Collected data:
+--

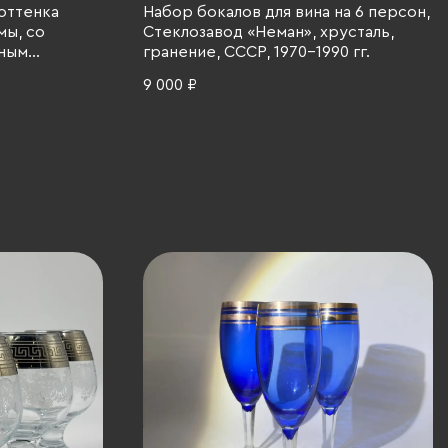
оттенка
Набор бокалов для вина на 6 персон,
мы, со
Стеклозавод «Неман», хрусталь,
ьным
гранение, СССР, 1970-1990 гг.
льных
9 000 ₽
ацвет,
я, 1970-1990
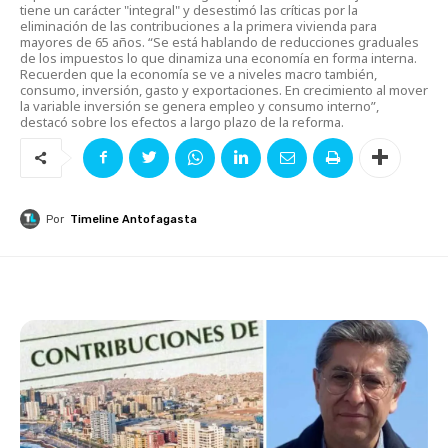
tiene un carácter "integral" y desestimó las críticas por la
eliminación de las contribuciones a la primera vivienda para
mayores de 65 años. “Se está hablando de reducciones graduales
de los impuestos lo que dinamiza una economía en forma interna.
Recuerden que la economía se ve a niveles macro también,
consumo, inversión, gasto y exportaciones. En crecimiento al mover
la variable inversión se genera empleo y consumo interno”,
destacó sobre los efectos a largo plazo de la reforma.
Por
Timeline Antofagasta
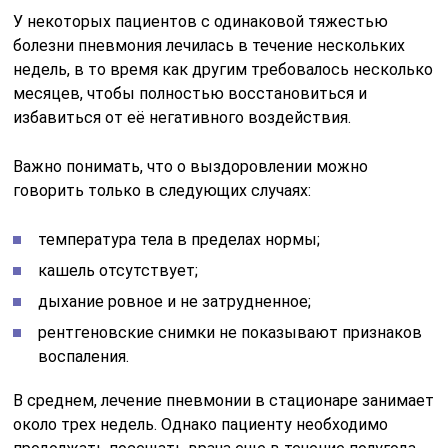
У некоторых пациентов с одинаковой тяжестью
болезни пневмония лечилась в течение нескольких
недель, в то время как другим требовалось несколько
месяцев, чтобы полностью восстановиться и
избавиться от её негативного воздействия.
Важно понимать, что о выздоровлении можно
говорить только в следующих случаях:
температура тела в пределах нормы;
кашель отсутствует;
дыхание ровное и не затрудненное;
рентгеновские снимки не показывают признаков
воспаления.
В среднем, лечение пневмонии в стационаре занимает
около трех недель. Однако пациенту необходимо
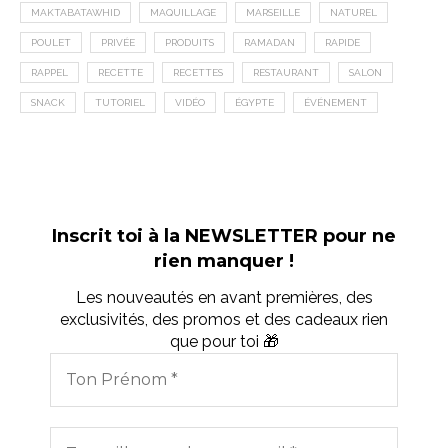
MAKTABATAWHID
MAQUILLAGE
MARSEILLE
NATUREL
POULET
PRIVÉE
PRODUITS
RAMADAN
RAPIDE
RAPPEL
RECETTE
RECETTES
RESTAURANT
SALON
SNACK
TUTORIEL
VIDÉO
ÉGYPTE
ÉVÉNEMENT
Inscrit toi à la NEWSLETTER pour ne
rien manquer !
Les nouveautés en avant premières, des
exclusivités, des promos et des cadeaux rien
que pour toi 🎁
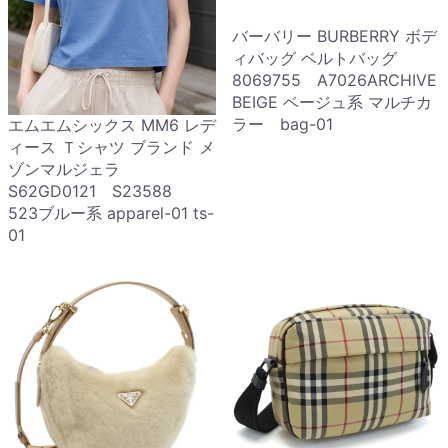
バーバリー BURBERRY ボデ
ィバッグ ベルトバッグ
8069755 A7026ARCHIVE
BEIGE ベージュ系 マルチカ
ラー bag-01
エムエムシックス MM6 レデ
ィース Ｔシャツ ブランド メ
ゾンマルジェラ
S62GD0121 S23588
523ブルー系 apparel-01 ts-
01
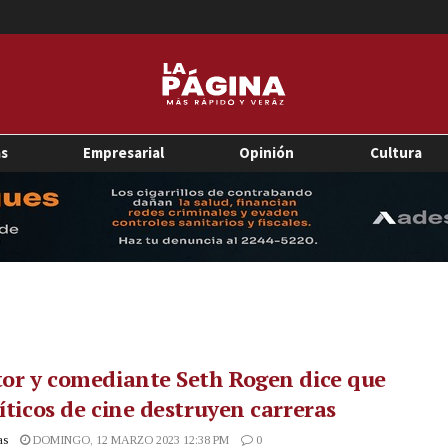
as
Empresarial
Opinión
Cultura
tor y comediante Seth Rogen dice que
ríticos de cine destruyen carreras
as
DOMINGO, 12 MARZO 2023 12:38 PM
0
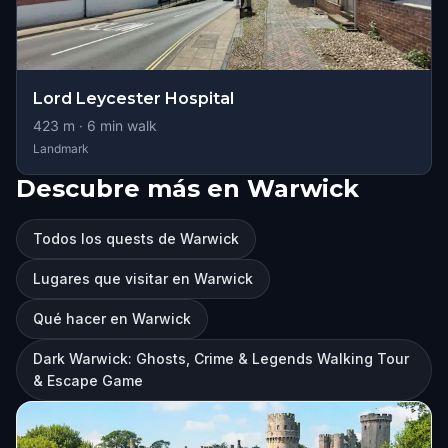
Lord Leycester Hospital
423
m ·
6
min walk
Landmark
Descubre más en Warwick
Todos los quests de Warwick
Lugares que visitar en Warwick
Qué hacer en Warwick
Dark Warwick: Ghosts, Crime & Legends Walking Tour
& Escape Game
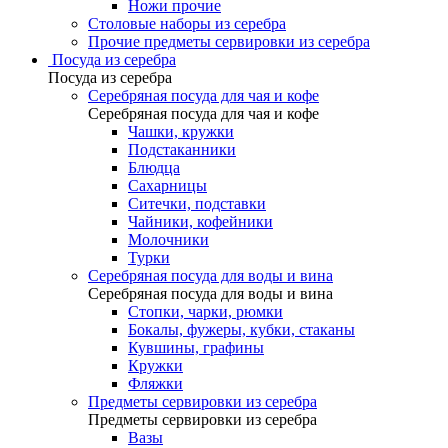
Ножи прочие
Столовые наборы из серебра
Прочие предметы сервировки из серебра
Посуда из серебра
Посуда из серебра
Серебряная посуда для чая и кофе
Серебряная посуда для чая и кофе
Чашки, кружки
Подстаканники
Блюдца
Сахарницы
Ситечки, подставки
Чайники, кофейники
Молочники
Турки
Серебряная посуда для воды и вина
Серебряная посуда для воды и вина
Стопки, чарки, рюмки
Бокалы, фужеры, кубки, стаканы
Кувшины, графины
Кружки
Фляжки
Предметы сервировки из серебра
Предметы сервировки из серебра
Вазы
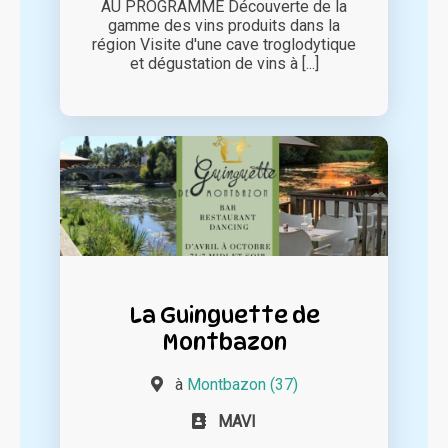
AU PROGRAMME Découverte de la
gamme des vins produits dans la
région Visite d'une cave troglodytique
et dégustation de vins à [...]
La Guinguette de
Montbazon
à
Montbazon (37)
MAVI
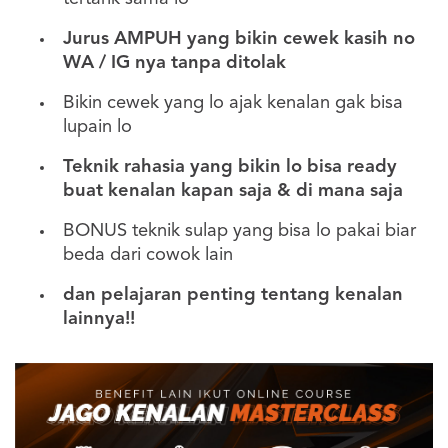
Jurus AMPUH yang bikin cewek kasih no
WA / IG nya tanpa ditolak
Bikin cewek yang lo ajak kenalan gak bisa
lupain lo
Teknik rahasia yang bikin lo bisa ready
buat kenalan kapan saja & di mana saja
BONUS teknik sulap yang bisa lo pakai biar
beda dari cowok lain
dan pelajaran penting tentang kenalan
lainnya!!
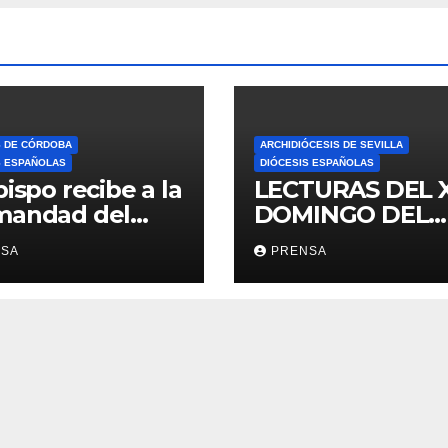
S DE CÓRDOBA
ARCHIDIÓCESIS DE SEVILLA
S ESPAÑOLAS
DIÓCESIS ESPAÑOLAS
bispo recibe a la
LECTURAS DEL 
mandad del
DOMINGO DEL
ario
TIEMPO
NSA
PRENSA
ORDINARIO (A)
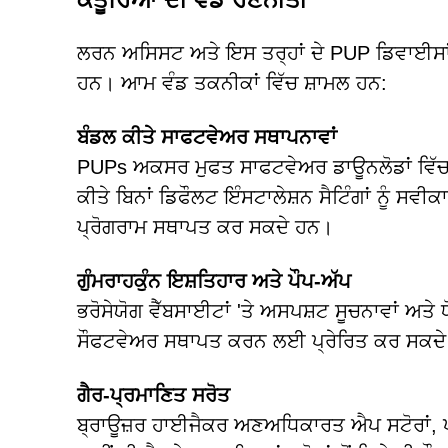
ਲਰਨ ਅਸਿਸਟ ਅਤੇ ਇਸ ਤਰ੍ਹਾਂ ਦੇ PUP ਡਿਵਾਈਸਾਂ 
ਹਨ। ਆਮ ਵੰਡ ਤਕਨੀਕਾਂ ਵਿੱਚ ਸ਼ਾਮਲ ਹਨ:
ਬੰਡਲ ਕੀਤੇ ਸਾਫਟਵੇਅਰ ਸਥਾਪਨਾਵਾਂ
PUPs ਅਕਸਰ ਮੁਫਤ ਸਾਫਟਵੇਅਰ ਡਾਊਨਲੋਡਾਂ ਵਿੱਚ 
ਕੀਤੇ ਬਿਨਾਂ ਡਿਫੌਲਟ ਇੰਸਟਾਲੇਸ਼ਨ ਸੈਟਿੰਗਾਂ ਨੂੰ ਸਵ
ਪ੍ਰੋਗਰਾਮ ਸਥਾਪਤ ਕਰ ਸਕਦੇ ਹਨ।
ਗੁੰਮਰਾਹਕੁੰਨ ਇਸ਼ਤਿਹਾਰ ਅਤੇ ਪੌਪ-ਅੱਪ
ਭਰੋਸੇਯੋਗ ਵੈੱਬਸਾਈਟਾਂ 'ਤੇ ਅਸਪਸ਼ਟ ਸੂਚਨਾਵਾਂ ਅਤੇ ਧੋ
ਸੌਫਟਵੇਅਰ ਸਥਾਪਤ ਕਰਨ ਲਈ ਪ੍ਰੇਰਿਤ ਕਰ ਸਕਦ
ਗੈਰ-ਪ੍ਰਮਾਣਿਤ ਸਰੋਤ
ਬ੍ਰਾਊਜ਼ਰ ਹਾਈਜੈਕਰ ਅਣਅਧਿਕਾਰਤ ਐਪ ਸਟੋਰਾਂ, ਪੀ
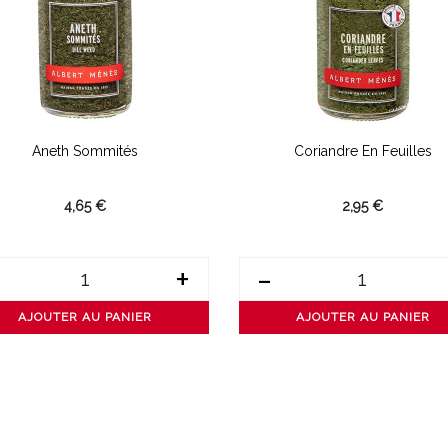
Aneth Sommités
Coriandre En Feuilles
4,65 €
2,95 €
+
-
AJOUTER AU PANIER
AJOUTER AU PANIER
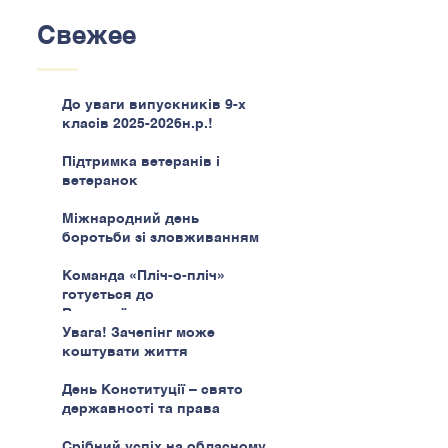
Свежее
До уваги випускників 9-х
класів 2025-2026н.р.!
Підтримка ветеранів і
ветеранок
Міжнародний день
боротьби зі зловживанням
наркотиками
Команда «Пліч-о-пліч»
готується до
Всеукраїнського етапу
Увага! Зачепінг може
коштувати життя
День Конституції – свято
державності та права
Срібний успіх на обласному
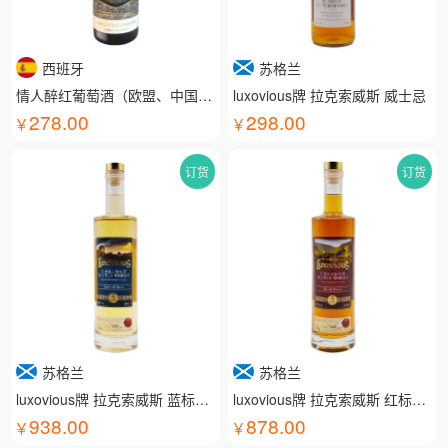
西班牙
苏格兰
情人醉红葡萄酒（欧盟、中国有机认证）
luxovious牌 拉克索威斯 威士忌
278.00
298.00
订货
订货
苏格兰
苏格兰
luxovious牌 拉克索威斯 蓝标威士忌
luxovious牌 拉克索威斯 红标威士忌
938.00
878.00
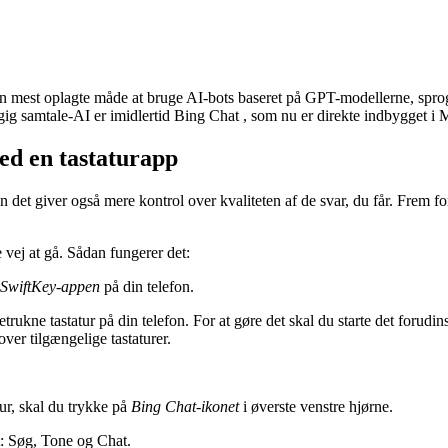
n mest oplagte måde at bruge AI-bots baseret på GPT-modellerne, spr
ig samtale-AI er imidlertid Bing Chat , som nu er direkte indbygget i M
d en tastaturapp
t giver også mere kontrol over kvaliteten af ​​de svar, du får. Frem fo
vej at gå. Sådan fungerer det:
 SwiftKey-appen
på din telefon.
kne tastatur på din telefon. For at gøre det skal du starte det forudinst
 over tilgængelige tastaturer.
ur, skal du trykke på
Bing Chat-ikonet
i øverste venstre hjørne.
t: Søg, Tone og Chat.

+--

#### WHAT THE TASK REQUIRES
From the data above, give the number of lines that hold "inversión", without anything else.

#### SOLVED PROBLEM
2